Uydurulan Din ve Kurandaki Din E Kitap'tan Alıntılanmıştır. -MKA

**2/3: KURAN'A GÖRE NAMAZ:


Edip Yuksel
www.19.org


Hadis ve Sünnet kaynaklarındaki yüzlerce çelişkiyi, saçmalıkları, palavraları eleştirdiğimizde onların mukallit ve mürit savunucuları bize sürekli olarak şu eleştiride bulunmaktadırlar: 'Hadisler olmazsa namazı nasıl kılacağımızı nereden öğreneceğiz?'

Bir youtube konuşmamda hadis kitaplarına göre namaz kılmanın mümkün olmadığını delilleriyle isbat ettim
Hadislere göre namaz uyduran mezhepler arasında da büyük farklılıklar olduğunu gösterdim. Bu makalede ise Kuran'da namazla ilgili geçen 60-70 ayeti incelememi sizinle paylaşıyorum. Siz de benzeri bir araştırma yapınız ve Kuran'a göre aklınızın ışığında namazı öğrenin. Peygambere en iğrenç hakaretleri ve akla zarar saçmalıkları içeren uyduruk hadis kitapları yerine aklın ışığında Kuran'ın ayetlerini izleyiniz.


 Namazın Amacı

Namaz kılmak, sıkça zekatla ve muhtaçlara yardım etmekle birlikte anılarak namaz kılan kişinin toplumsal bilinç ve sorumluluğa sahip olması vurgulanır (2:43,83,110; 4:77, 22:78; 107:1-7). 

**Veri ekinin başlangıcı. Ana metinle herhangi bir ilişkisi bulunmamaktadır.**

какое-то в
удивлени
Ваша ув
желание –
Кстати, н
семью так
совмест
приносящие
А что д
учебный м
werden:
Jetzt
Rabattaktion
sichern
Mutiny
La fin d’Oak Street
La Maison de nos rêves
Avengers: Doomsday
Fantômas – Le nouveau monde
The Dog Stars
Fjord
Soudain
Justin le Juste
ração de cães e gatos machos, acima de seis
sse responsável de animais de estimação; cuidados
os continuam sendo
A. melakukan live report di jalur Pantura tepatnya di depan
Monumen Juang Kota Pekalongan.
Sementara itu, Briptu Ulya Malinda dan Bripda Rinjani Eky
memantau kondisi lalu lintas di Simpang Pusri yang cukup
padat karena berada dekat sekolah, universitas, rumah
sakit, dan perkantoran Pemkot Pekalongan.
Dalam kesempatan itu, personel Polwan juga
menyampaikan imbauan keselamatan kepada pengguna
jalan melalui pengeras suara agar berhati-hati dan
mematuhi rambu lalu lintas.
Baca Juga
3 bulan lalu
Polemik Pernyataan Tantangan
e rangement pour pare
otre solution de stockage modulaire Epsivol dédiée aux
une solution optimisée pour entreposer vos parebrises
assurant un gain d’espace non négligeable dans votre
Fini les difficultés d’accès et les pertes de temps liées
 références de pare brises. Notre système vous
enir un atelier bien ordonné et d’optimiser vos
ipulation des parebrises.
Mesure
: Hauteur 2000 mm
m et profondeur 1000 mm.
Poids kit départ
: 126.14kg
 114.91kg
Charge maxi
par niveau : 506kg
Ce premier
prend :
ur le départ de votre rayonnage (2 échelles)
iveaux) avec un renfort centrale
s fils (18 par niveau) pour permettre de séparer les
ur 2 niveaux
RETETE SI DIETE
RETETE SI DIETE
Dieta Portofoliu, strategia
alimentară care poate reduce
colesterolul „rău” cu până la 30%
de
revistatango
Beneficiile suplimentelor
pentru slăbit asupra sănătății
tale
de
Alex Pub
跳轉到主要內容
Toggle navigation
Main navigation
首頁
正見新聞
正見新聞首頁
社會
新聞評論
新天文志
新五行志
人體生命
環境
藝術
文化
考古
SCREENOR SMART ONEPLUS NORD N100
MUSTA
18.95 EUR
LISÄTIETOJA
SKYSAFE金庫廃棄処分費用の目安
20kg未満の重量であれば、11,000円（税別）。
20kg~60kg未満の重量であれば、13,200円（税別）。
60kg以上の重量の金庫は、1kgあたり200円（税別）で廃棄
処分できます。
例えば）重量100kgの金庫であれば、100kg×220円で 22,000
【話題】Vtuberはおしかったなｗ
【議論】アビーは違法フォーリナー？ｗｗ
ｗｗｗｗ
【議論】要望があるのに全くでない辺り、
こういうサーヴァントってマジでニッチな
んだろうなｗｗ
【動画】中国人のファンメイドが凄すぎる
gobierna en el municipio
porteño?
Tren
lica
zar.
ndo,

Namaz sadece Allah'ı anmak için kılınır (6:162; 20:14). 

Bu özel anma ve iletişim ibadeti gözetilirken dış dünya ile ilişkiler minimuma indirilmeli (4:101-103). 

Namaz, müslümanları günahlardan ve başkalarına zarar vermekten alıkor (29:45). 

Namaz hayat boyu gözetilecek bir görevdir (70:23).


 Abdest

Namaz kılmak için abdestli olmak gerekir (4:43; 5:6). 

Yüzler yıkanır, eller dirseklere kadar, başlar meshedilir, ayaklar da. Ayetlerdeki ifade, ayakların hem yıkanabileceği ve hem meshedilebileceği biçimde anlaşılır (nitekim bunu bir önceki cümleyle yansıtmaya çalıştık). Böylece, duruma ve iklime göre bize serbesti tanınır. Abdesti sadece cinsel ilişkide bulunmak ve tuvalet ihtiyacını gidermek bozar; gaz kaçırmak, kanamak, kadınlarla tokalaşmak ve kadının adet görmesi abdesti bozmaz ve namaza engel olmaz (5:6; 2:222). 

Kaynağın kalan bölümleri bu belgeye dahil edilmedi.